Pogrom am 9. November 1938

Während des Pogroms, der sogenannten “Reichskristallnacht” werden auch in Charlottenburg und Wilmersdorf zahlreiche Synagogen, jüdische Geschäfte, Wohnungen und Schulen verwüstet, zerstört und geplündert. Die jüdische Bevölkerung wird verhöhnt, gedemütigt und geschlagen; viele von ihnen werden verhaftet und in Konzentrationslager verschleppt.
Am 16. November schilderte der kolumbianische Botschafter in Berlin, Jaime Jaramillo Arango, der am Kurfürstendamm wohnte, dem Außenminister seines Landes, Luis López de Mesa, was er in der Nacht vom 9. zum 10.11.1938 erlebt hatte. Er berichtet, dass “eine Gruppe von Leuten, die mit Eisenstangen ausgerüstet war, alle großen Geschäfte, die sich in dieser Straße befanden, systematisch einschlug… Die Zerstörung war gegen israelitisches Eigentum gerichtet, und weil ich langsam und diskret mit meinem Auto fuhr, konnte ich beobachten, wie entlang dieser Straße diese barbarischen Handlungen durchgeführt wurden. Einige der Randalierer haben die Scheiben eingeschlagen, während andere eindrangen, um die dort vorhandenen Möbel zu zerstören und die Waren auf die Straße zu werfen, wo sie … plünderten. Hier und dort an den Ecken, geschützt durch die Dunkelheit, standen einige Autos, von denen Personen mit den schwarzen Uniformen der S.S. … Anordnungen gaben und die widerliche Verwüstung leiteten. das Spektakel, das die Hauptader Berlins zeigte, war wahrlich entsetzlich, die zerstörten Glasscheiben über den ganzen Bürgersteig verstreut, die Waren zerfetzt und im Innern der Kaufhäuser die Trümmer. So kam es, dass die Bevölkerung Berlins am nächsten Morgen der größten Demonstration von Vandalismus unserer modernen Zeiten beiwohnen musste.” (aus: Es brennt! Antijüdischer Terror im November 1938, Berlin 2008, S.123)
Der ungarische Geschäftsträger in Berlin, Gesandtschaftsrat Jenö Ghyczy, teilte seiner Regierung am 12. November 1938 mit: “Im Laufe des gestrigen Nachmittags und Abends zogen große neugierige Menschenmassen durch die Straße und betrachteten ernst und stumm den Schauplatz der Verwüstungen.
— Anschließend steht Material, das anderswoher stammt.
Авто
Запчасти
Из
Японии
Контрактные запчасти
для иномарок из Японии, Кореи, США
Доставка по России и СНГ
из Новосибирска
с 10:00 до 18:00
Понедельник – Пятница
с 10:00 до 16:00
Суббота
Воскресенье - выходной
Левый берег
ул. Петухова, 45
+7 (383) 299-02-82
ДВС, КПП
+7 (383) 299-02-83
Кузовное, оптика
Man hatte das Gefühl, dass sich hier ein ganzes Volk schämte.” (aus: Es brennt! Antijüdischer Terror im November 1938, Berlin 2008, S.126)
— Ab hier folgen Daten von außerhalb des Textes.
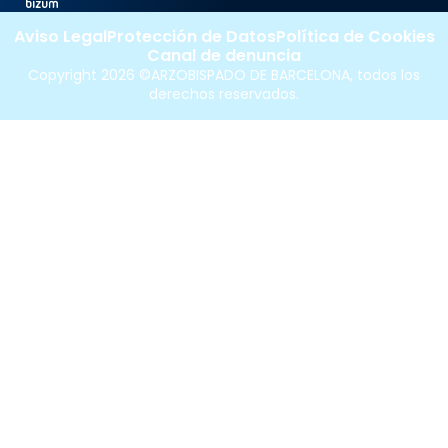
Aviso Legal
Protección de Datos
Política de Cookies
Canal de denuncia
Copyright 2026 ©ARZOBISPADO DE BARCELONA, todos los
derechos reservados.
Erich Kästner, der von 1931 bis 1944 in der Roscherstraße 16 lebte und im Café Leon im Mendelsohn-Baukomplex am Lehniner Platz einen Stammplatz hatte, erlebte die Nacht vom 9. zum 10. November 1938 am Kurfürstendamm. Er hat darüber geschrieben:
“In jener Nacht fuhr ich, im Taxi auf dem Heimweg, den Tauentzien und Kurfürstendamm entlang. Auf beiden Straßenseiten standen Männer und schlugen mit Eisenstangen Schaufenster ein. Überall krachte und splitterte Glas. Es waren SS-Leute, in schwarzen Breeches und hohen Stiefeln, aber in Ziviljacken und mit Hüten. Sie gingen gelassen und systematisch zu Werke. Jedem schienen vier, fünf Häuserfronten zugeteilt. Sie hoben die Stangen, schlugen mehrmals zu und rückten dann zum nächsten Schaufenster vor. Passanten waren nicht zu sehen. (Erst später, hörte ich am folgenden Tag, seien Barfrauen, Nachtkellner und Straßenmädchen aufgetaucht und hätten die Auslagen geplündert.)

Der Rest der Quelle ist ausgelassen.